The two chassis plates I made from 3mm aluminium sheet, drawn up in Delta Cad, printed out, spray glued onto the aluminium and all the inner hole radiuses were drilled out. I then used a scroll saw to cut out all the holes finishing up with hand filing.  The blades for the scroll saw although designed for wood will cut thin aluminium but dont last as long. I went through quite a few. These were made way back in 2002. The shape being inspired by the Tamiya TXT-1 monster truck. I was planning to build a monster truck at the time but it never got very far.




My original CAD drawing from 2002.

The plates have been cut and shunted a bit. Originally the idea for the monster truck was for the battery to sit low down on the extended sides, these have now been chopped and moved to support the upper links. The axles are a set from a Venom Creeper that have a manually switchable diff lock. The transmission is from a Creeper as well. It does not have a slipper clutch which could turn out to be an issue. The lower links are Axial machined high clearance links just because they look cool and I already had a pair which I got to try out on the GrassHopper project for which they didn't turn out to be suitable.
It took a lot of fiddling to sort out the shock placement. They have ended up pretty much in the monster truck vertical position. They have to be able to push up the heavy body without it flopping over to one side that the usual angled crawler shock position encourages. The shocks are a set of Hot Racing oil-less ones that rely on air damping. They look cool but I am not all that convinced of their efficacy.
The Creeper axles have a really annoying angled shock link mount so I had to make up a set of PVC adaptors so the shocks could mount vertically without binding. They are captured by some vinyl fuel tubing bushes which permit flexibility of movement. The first set I made were straight but this meant the shocks were too tall so I made some curved versions. The curved versions restrict the steering throw a bit but as this vehicle has 4 wheel steering it may not turn out to be a problem. As yet I have not tested it. The second hole was added in case there was a need for a sway bar set up.

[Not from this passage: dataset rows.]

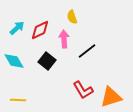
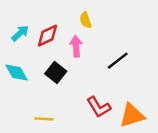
black line: (87, 51) -> (118, 61), moved
yellow line: (18, 100) -> (44, 119), moved

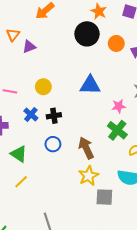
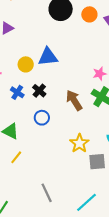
blue triangle: (90, 85) -> (48, 57), moved
black cross: (54, 116) -> (39, 91), turned -32
brown arrow: (86, 148) -> (74, 100), moved

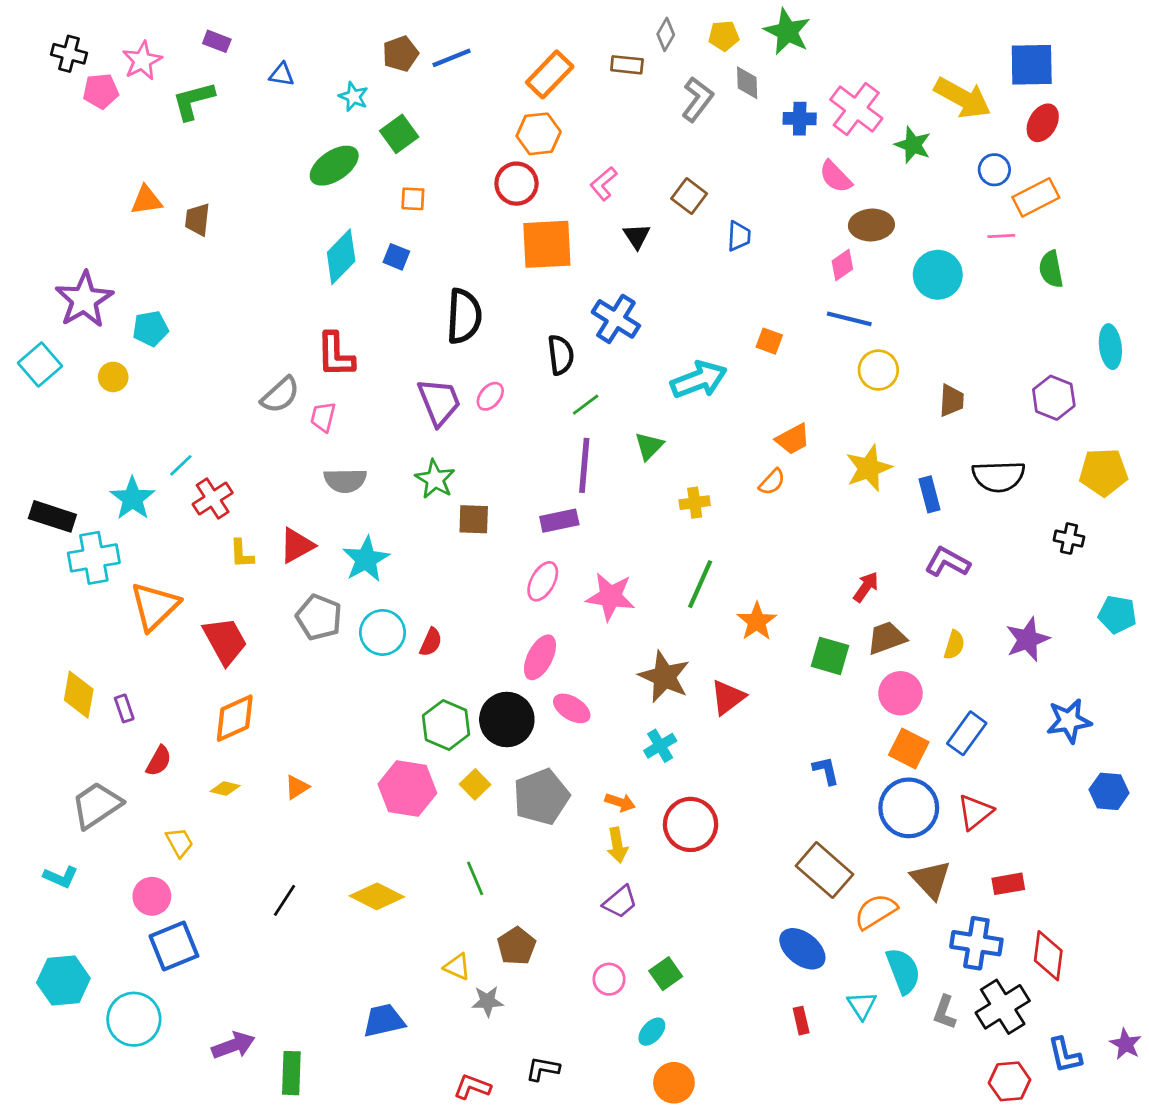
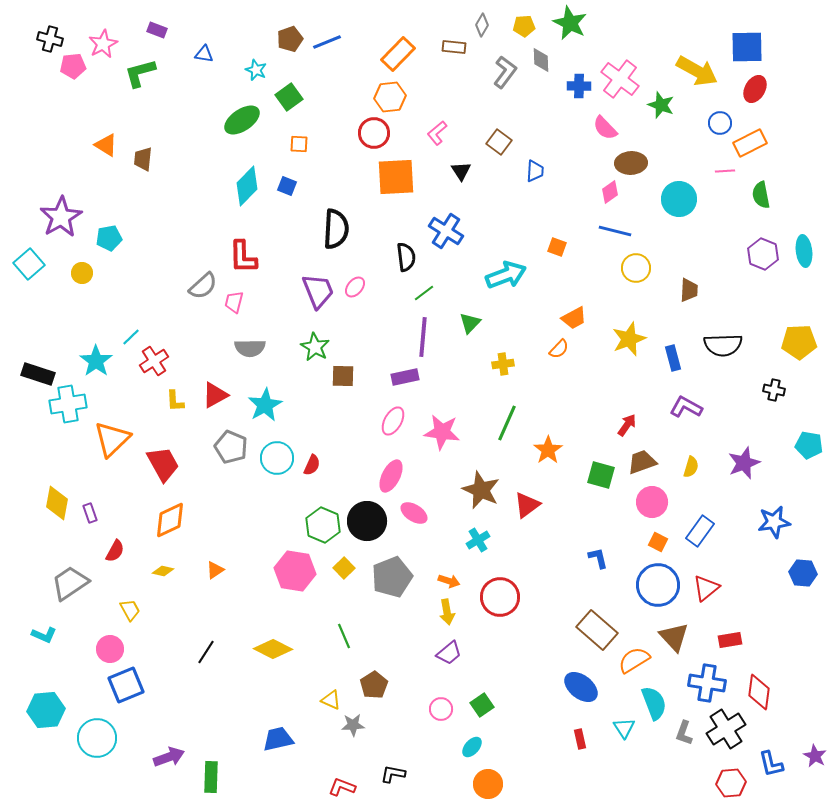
orange triangle: (146, 200) -> (106, 145), turned 40
purple hexagon: (1054, 398) -> (763, 254), moved
orange square: (909, 748) -> (658, 542), size x0.7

Discarded straight adaptors.

Revised curved adaptors.





These were extremely fiddly to get right. It would have been sensible to have just used Axial axles except that I like the ability to use a proper unlocked diff given that this is not really a hard core rock crawler.
The other difficulty was getting those beadlocks to mount up. I needed some form of widener to get enough clearance so the rims did not foul the knuckles and the links especially when turned. I ended up getting some Integy 12mm to14mm hex adaptor wideners. They came with two sets of barrel nuts, short and long. The long ones were not long enough. Those beadlocks have about 10mm thick hubs whereas most plastic wheels have only about 3 or 4mm thickness. The project ground to a halt for many months at this point while I contemplated what to do. In the end I made my own barrel nuts from some 6mm bolts. I got some 60mm in length M6 bolts and cut off the thread. The remaining bolt shoulders were drilled out and tapped M4 to fit the axle thread and the beadlocks had to be drilled out slightly to fit the 6mm bolts which are actually only 5.8mm in diameter. I have a set of metric drills that go from 1 to 5.9mm in 0.1mm steps, very useful for tapping and clearance hole sizes.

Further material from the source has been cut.